Ces théories sont répartis en deux groupes : il y a d’abord un « vitalisme métaphysique » qui n’est pas finaliste, et qu’on retrouve surtout chez « Henri Bergson », et à propos de qui nous dit Monod : « Contrairement à presque tous les autres vitalismes et animismes, celui de Bergson n’est pas finaliste. Il refuse d’enfermer la spontanéité essentielle de la vie dans une détermination quelconque. L’évolution, qui s’identifie à l’élan vital lui-même, ne peut donc avoir ni causes finales, ni causes efficientes. L’homme est le stade suprême auquel l’évolution soit parvenue, mais sans l’avoir cherché ou prévu. Il est plutôt la manifestation et la preuve de la totale liberté de l’élan créateur. »(11)
 Ensuite, il y a ce que Monod appelle le « vitalisme scientiste », et qu’on retrouve représenté par des biologistes et des physiciens comme Elsasser et Polayni. Selon Elsasser, l’invariance et la téléonomie ne violent sûrement pas les lois de la physique, mais elles ne peuvent être expliquées par des forces physiques et des interactions chimiques.

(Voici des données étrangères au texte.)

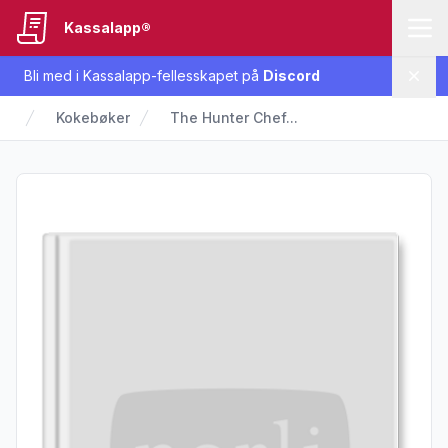
Kassalapp®
Bli med i Kassalapp-fellesskapet på
Discord
Lukk
Kokebøker
The Hunter Chef...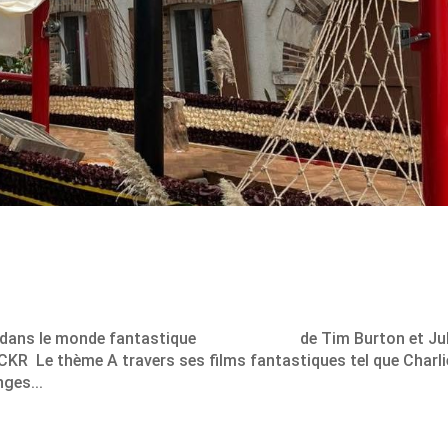
rque dans le monde fantastique de Tim Burton et Ju
 Le thème A travers ses films fantastiques tel que Charli
nges...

C’est pourquoi : « Il est…indispensable d’admettre que des principes, qui viendraient s’ajouter à ceux de la physique, opèrent dans la matière vivante mais non dans les systèmes non vivants où, par conséquent, ces principes électivement vitaux ne pouvaient pas être découverts. Ce sont ces principes(ou lois biotoniques, pour employer la terminologie d’Elsasser) qu’il s’agit d’élucider. »(12)
b- les théories animistes.
Ce qui caractérise ces théories selon Monod, en comparaison avec celles vitalistes, « consiste en une projection dans la nature inanimée de la conscience qu’à l’homme du fonctionnement intensément téléonomique de son propre système nerveux central. »(13) Les adeptes d’une telle hypothèse estiment qu’il est possible, et même nécessaire, d’expliquer les phénomènes de la nature par le recours aux mêmes lois qui gouvernent l’activité humaine subjective, consciente et projective.  Monod y inclus ce qu’il appelle le « progressisme scientiste » tel qu’il se révèle dans le positivisme de « Spencer », et même dans le matérialisme dialectique de « Marx » et « Engels ». En effet, le marxisme demeure caractéristique chez Monod car il représente profondément cette tendance animiste dans la mesure où « voulant fonder sur les lois de la nature elle-même l’édifice de leurs doctrines sociales, Marx et Engels ont eu recours, eux aussi, mais bien plus clairement et délibérément que Spencer, à la ‘projection animiste’.
Il me semble en effet impossible d’interpréter autrement la fameuse ‘inversion’ par laquelle Marx substitue le matérialisme dialectique à la dialectique idéaliste de Hegel. »(13)
En somme, ce qu’il faut noter est que toutes ces théories postulent qu’il y a un principe finaliste comme moteur de l’évolution, principe qui opère soit seulement au niveau de la « biosphère », soit au contraire au niveau de l’univers tout entier. Cependant, il demeure vrai que pour Monod toutes ces théories sont fausses, elles le sont non seulement pour des raisons méthodologiques, puisque elles violent le postulat d’objectivité, mais aussi pour des raisons expérimentales qu’on abordera ultérieurement. L’origine de ces erreurs est à chercher, selon lui, dans « l’illusion anthropocentriste », que même des découvertes aussi intéressantes comme l’héliocentrisme et le principe d’inertie n’ont pas pu la dissiper. Tout au plus, au lieu de mettre fin à une telle illusion, la théorie de l’évolution l’avait accentuée en lui donnant une nouvelle interprétation. Ainsi, l’homme est devenu non pas seulement un centre, mais aussi l’héritier légitime de l’univers tout entier. A’ peine donc qu’on a fêté la « mort de dieu » qu’un autre réapparaît, mais cette fois-ci c’est l’homme qui reprend sa place grâce à cette grande et subversive illusion.  De fait, Monod considère que ceux qui prétendent élaborer une théorie holiste capable d’expliquer tout l’univers, et même prévoir sa « destinée » futur- comme ce fut le cas de « Laplace », et après lui la science et la philosophie matérialiste du 19 siècle- doivent abandonner ce projet, car toutes les prévisions ne peuvent être que statistique. Et à l’encontre de telles positions, Monod essayera de défendre la thèse selon laquelle : « …la biosphère ne contient pas une classe prévisible d’objet ou de phénomènes, mais constitue un événement particulier, compatible certes avec les premiers principes, mais non déductible de ces principes. Donc essentiellement imprévisible. »(14)  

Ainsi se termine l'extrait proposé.